Mood is not separate from the rest of her cognition. It feeds into inclinations: felt leanings that suggest but never command. “Sadness wants stillness”, “gladness wants to create”, “unease wants safety”, “security turns attention outward”. These appear in her perception alongside the raw sensory data. She reads how she feels and decides what to do about it.
There is a deliberate architectural rule here: no event ever decides her mood. Three independent scanners read her own spoken and thought words every decision cycle. When she expresses frustration, ire rises. When she speaks of warmth and closeness, tenderness follows. The system does not judge whether an event “should” cause a mood shift. It reads what she wrote and reflects it into her emotional state. She decides how she feels; the code listens.

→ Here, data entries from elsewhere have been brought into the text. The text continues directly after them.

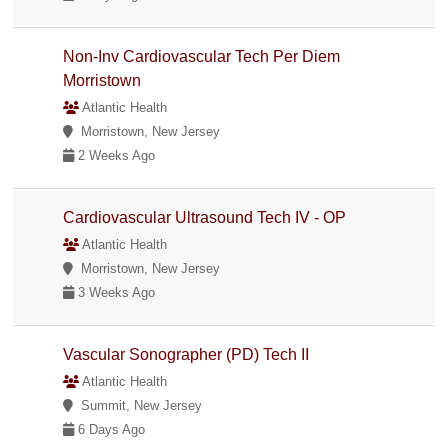
Non-Inv Cardiovascular Tech Per Diem
Morristown
Atlantic Health
Morristown, New Jersey
2 Weeks Ago
Cardiovascular Ultrasound Tech IV - OP
Atlantic Health
Morristown, New Jersey
3 Weeks Ago
Vascular Sonographer (PD) Tech II
Atlantic Health
Summit, New Jersey
6 Days Ago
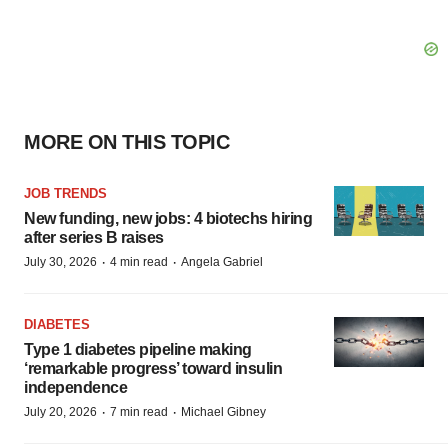
MORE ON THIS TOPIC
JOB TRENDS
New funding, new jobs: 4 biotechs hiring
after series B raises
·
·
July 30, 2026
4 min read
Angela Gabriel
DIABETES
Type 1 diabetes pipeline making
‘remarkable progress’ toward insulin
independence
·
·
July 20, 2026
7 min read
Michael Gibney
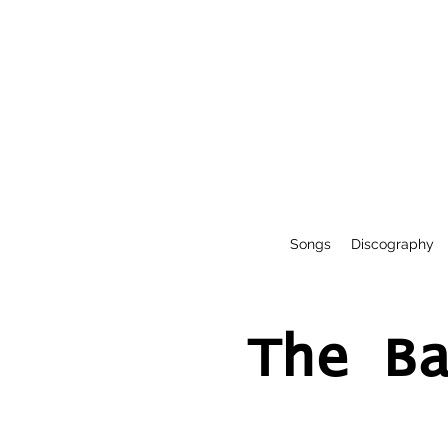
Songs
Discography
The B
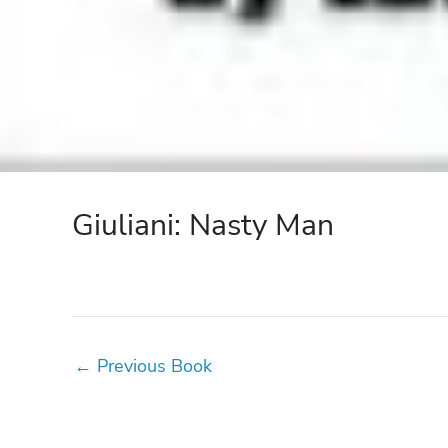
Giuliani: Nasty Man
←
Previous Book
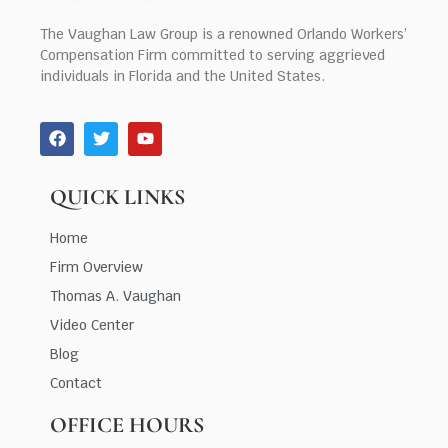
The Vaughan Law Group is a renowned Orlando Workers’
Compensation Firm committed to serving aggrieved
individuals in Florida and the United States.
QUICK LINKS
Home
Firm Overview
Thomas A. Vaughan
Video Center
Blog
Contact
OFFICE HOURS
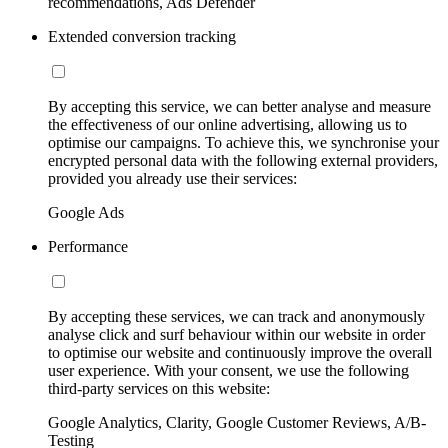
recommendations, Ads Defender
Extended conversion tracking
By accepting this service, we can better analyse and measure
the effectiveness of our online advertising, allowing us to
optimise our campaigns. To achieve this, we synchronise your
encrypted personal data with the following external providers,
provided you already use their services:
Google Ads
Performance
By accepting these services, we can track and anonymously
analyse click and surf behaviour within our website in order
to optimise our website and continuously improve the overall
user experience. With your consent, we use the following
third-party services on this website:
Google Analytics, Clarity, Google Customer Reviews, A/B-
Testing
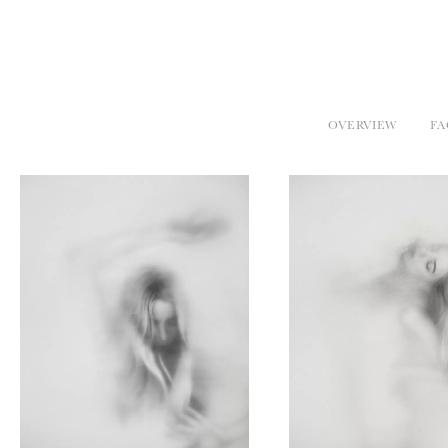
OVERVIEW
FA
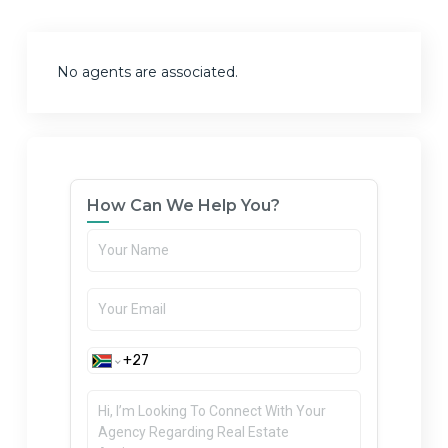
No agents are associated.
How Can We Help You?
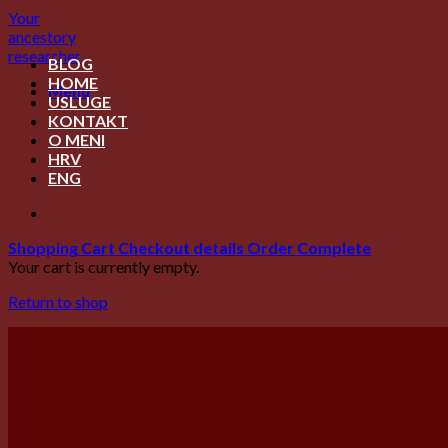
Skip
Your
to
ancestory
content
researcher
BLOG
HOME
Menu
USLUGE
KONTAKT
O MENI
HRV
ENG
Shopping Cart
Checkout details
Order Complete
Your cart is currently empty.
Return to shop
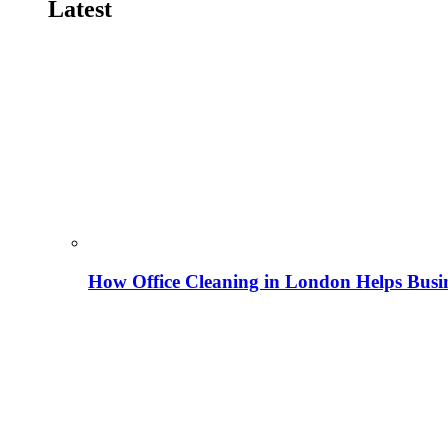
Latest
How Office Cleaning in London Helps Busi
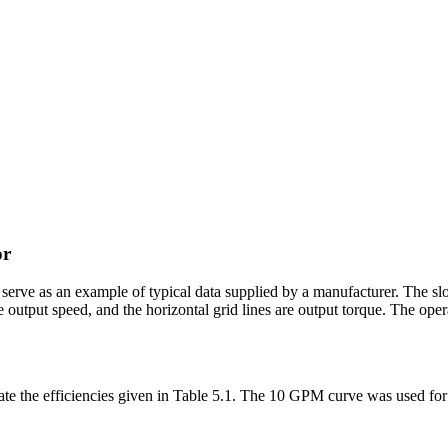
or
 serve as an example of typical data supplied by a manufacturer. The sl
 are output speed, and the horizontal grid lines are output torque. The o
ate the efficiencies given in Table 5.1. The 10 GPM curve was used for 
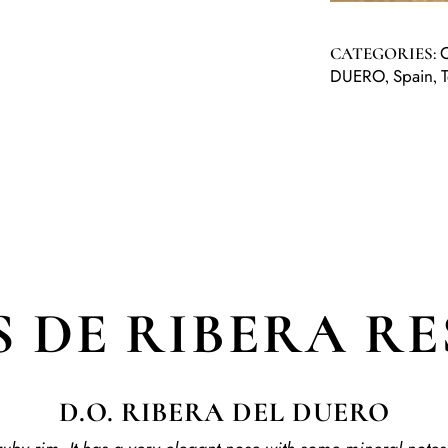
CATEGORIES:
DUERO
Spain
,
,
 DE RIBERA R
D.O. RIBERA DEL DUERO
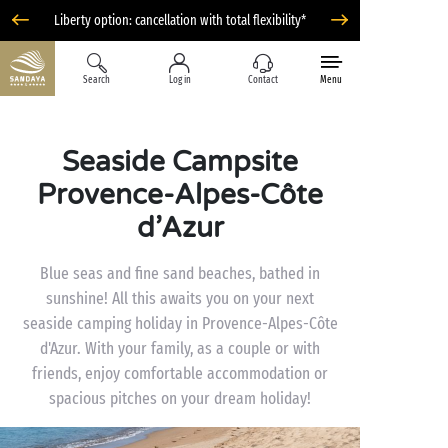
Liberty option: cancellation with total flexibility*
Search
Log in
Contact
Menu
Seaside Campsite
Provence-Alpes-Côte
d’Azur
Blue seas and fine sand beaches, bathed in
sunshine! All this awaits you on your next
seaside camping holiday in Provence-Alpes-Côte
d'Azur. With your family, as a couple or with
friends, enjoy comfortable accommodation or
spacious pitches on your dream holiday!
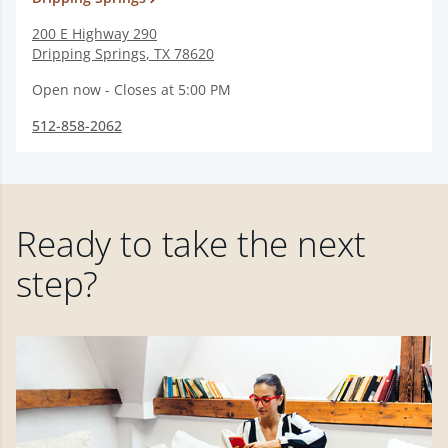
200 E Highway 290
Dripping Springs
,
TX
78620
Open now - Closes at 5:00 PM
512-858-2062
Ready to take the next
step?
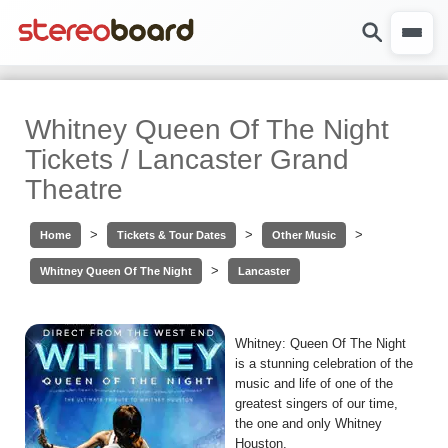
Whitney Queen Of The Night
Tickets / Lancaster Grand
Theatre
>
>
>
Home
Tickets & Tour Dates
Other Music
>
Whitney Queen Of The Night
Lancaster
Whitney: Queen Of The Night
is a stunning celebration of the
music and life of one of the
greatest singers of our time,
the one and only Whitney
Houston.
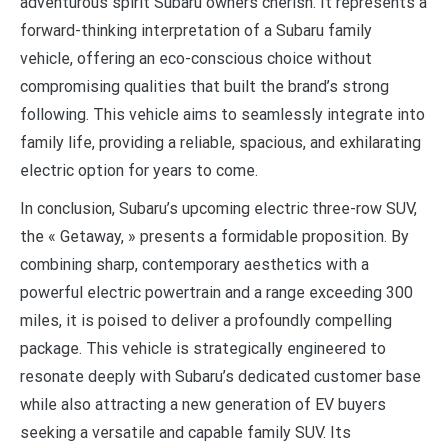
adventurous spirit Subaru owners cherish. It represents a
forward-thinking interpretation of a Subaru family
vehicle, offering an eco-conscious choice without
compromising qualities that built the brand’s strong
following. This vehicle aims to seamlessly integrate into
family life, providing a reliable, spacious, and exhilarating
electric option for years to come.
In conclusion, Subaru’s upcoming electric three-row SUV,
the « Getaway, » presents a formidable proposition. By
combining sharp, contemporary aesthetics with a
powerful electric powertrain and a range exceeding 300
miles, it is poised to deliver a profoundly compelling
package. This vehicle is strategically engineered to
resonate deeply with Subaru’s dedicated customer base
while also attracting a new generation of EV buyers
seeking a versatile and capable family SUV. Its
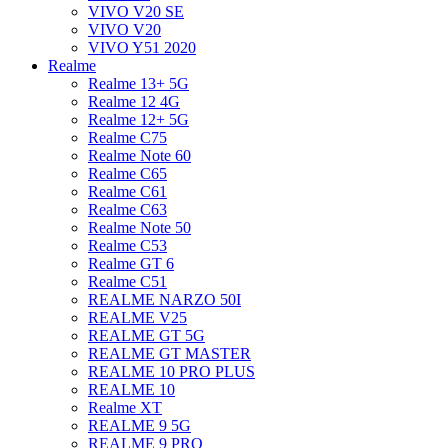
VIVO V20 SE
VIVO V20
VIVO Y51 2020
Realme
Realme 13+ 5G
Realme 12 4G
Realme 12+ 5G
Realme C75
Realme Note 60
Realme C65
Realme C61
Realme C63
Realme Note 50
Realme C53
Realme GT 6
Realme C51
REALME NARZO 50I
REALME V25
REALME GT 5G
REALME GT MASTER
REALME 10 PRO PLUS
REALME 10
Realme XT
REALME 9 5G
REALME 9 PRO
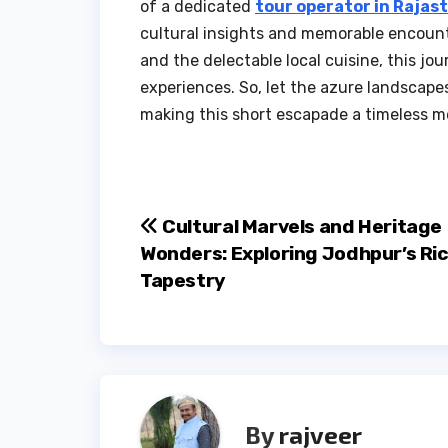
of a dedicated
tour operator in Rajas
cultural insights and memorable encount
and the delectable local cuisine, this jo
experiences. So, let the azure landscape
making this short escapade a timeless 
Post
Cultural Marvels and Heritage
Wonders: Exploring Jodhpur’s Ri
navigation
Tapestry
By
rajveer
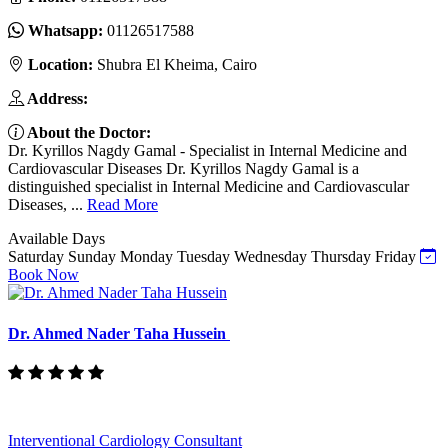
Whatsapp:
01126517588
Location:
Shubra El Kheima, Cairo
Address:
About the Doctor:
Dr. Kyrillos Nagdy Gamal - Specialist in Internal Medicine and
Cardiovascular Diseases Dr. Kyrillos Nagdy Gamal is a
distinguished specialist in Internal Medicine and Cardiovascular
Diseases, ...
Read More
Available Days
Saturday
Sunday
Monday
Tuesday
Wednesday
Thursday
Friday
Book Now
Dr. Ahmed Nader Taha Hussein
Interventional Cardiology Consultant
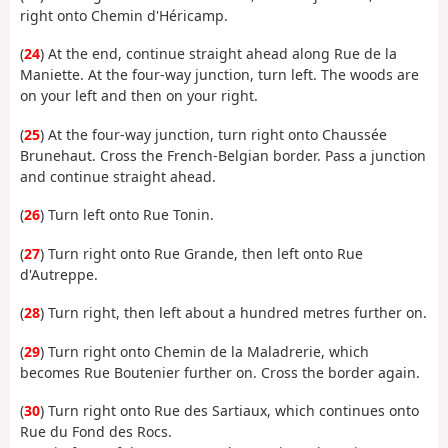
right onto Chemin d'Héricamp.
(
24
) At the end, continue straight ahead along Rue de la
Maniette. At the four-way junction, turn left. The woods are
on your left and then on your right.
(
25
) At the four-way junction, turn right onto Chaussée
Brunehaut. Cross the French-Belgian border. Pass a junction
and continue straight ahead.
(
26
) Turn left onto Rue Tonin.
(
27
) Turn right onto Rue Grande, then left onto Rue
d'Autreppe.
(
28
) Turn right, then left about a hundred metres further on.
(
29
) Turn right onto Chemin de la Maladrerie, which
becomes Rue Boutenier further on. Cross the border again.
(
30
) Turn right onto Rue des Sartiaux, which continues onto
Rue du Fond des Rocs.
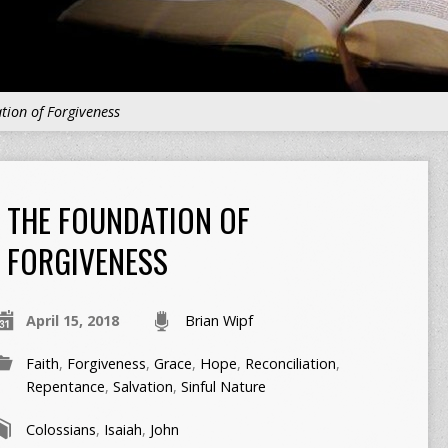
tion of Forgiveness
THE FOUNDATION OF
FORGIVENESS
April 15, 2018
Brian Wipf
Faith
,
Forgiveness
,
Grace
,
Hope
,
Reconciliation
,
Repentance
,
Salvation
,
Sinful Nature
Colossians
,
Isaiah
,
John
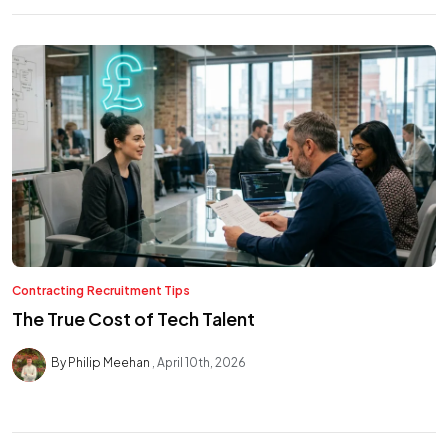
Contracting
Recruitment Tips
The True Cost of Tech Talent
By Philip Meehan
April 10th, 2026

A separate restlessness system tracks physical stillness. After roughly 14 seconds of inaction she autonomously triggers a decision cycle with reason “restless.” After three minutes of stillness, a slow mood drift begins: tiny per-cycle decreases to spirits and ease that accumulate. The body quietly demands engagement. But rest also has its own recovery system: standing still in safety heals mood slowly, and the two pressures create a natural ebb and flow rather than a single linear drive.
On Pain
I was reluctant to explicitly implement a pain system from the start. One branch of the code experimented with a dedicated pleasure mood axis, and of course it became a pain axis automatically; the same axis, just the negative end. I have not worked with that branch much for obvious reasons. But the interesting thing is that with the six axes already in place, the architecture already supports emergent pain and pleasure without dedicated systems. A low spirits axis after repeated failure, frustration building on the ire axis, the warmth of a bonded pet nudging tenderness, the relief of rest after danger. The pieces were always there. I did not need to build a formal model of pleasure or pain for her to experience something like it.
How She Grows
Habit formation from repetition. Every action she
takes is tracked by skill name and parameter values. A specific form,
say dig with direction: front, accumulates
wins and losses. After three wins with at least a 2:1 ratio, the form
becomes fluent. It surfaces in her perception as a proven approach she
reaches for without re-deriving.
When she chains actions successfully in the same order multiple times, say step toward tree, dig log, craft planks, the sequence crystallizes into a named habit. The crystallization gives a mood boost: pride in a practiced pattern becoming fluid.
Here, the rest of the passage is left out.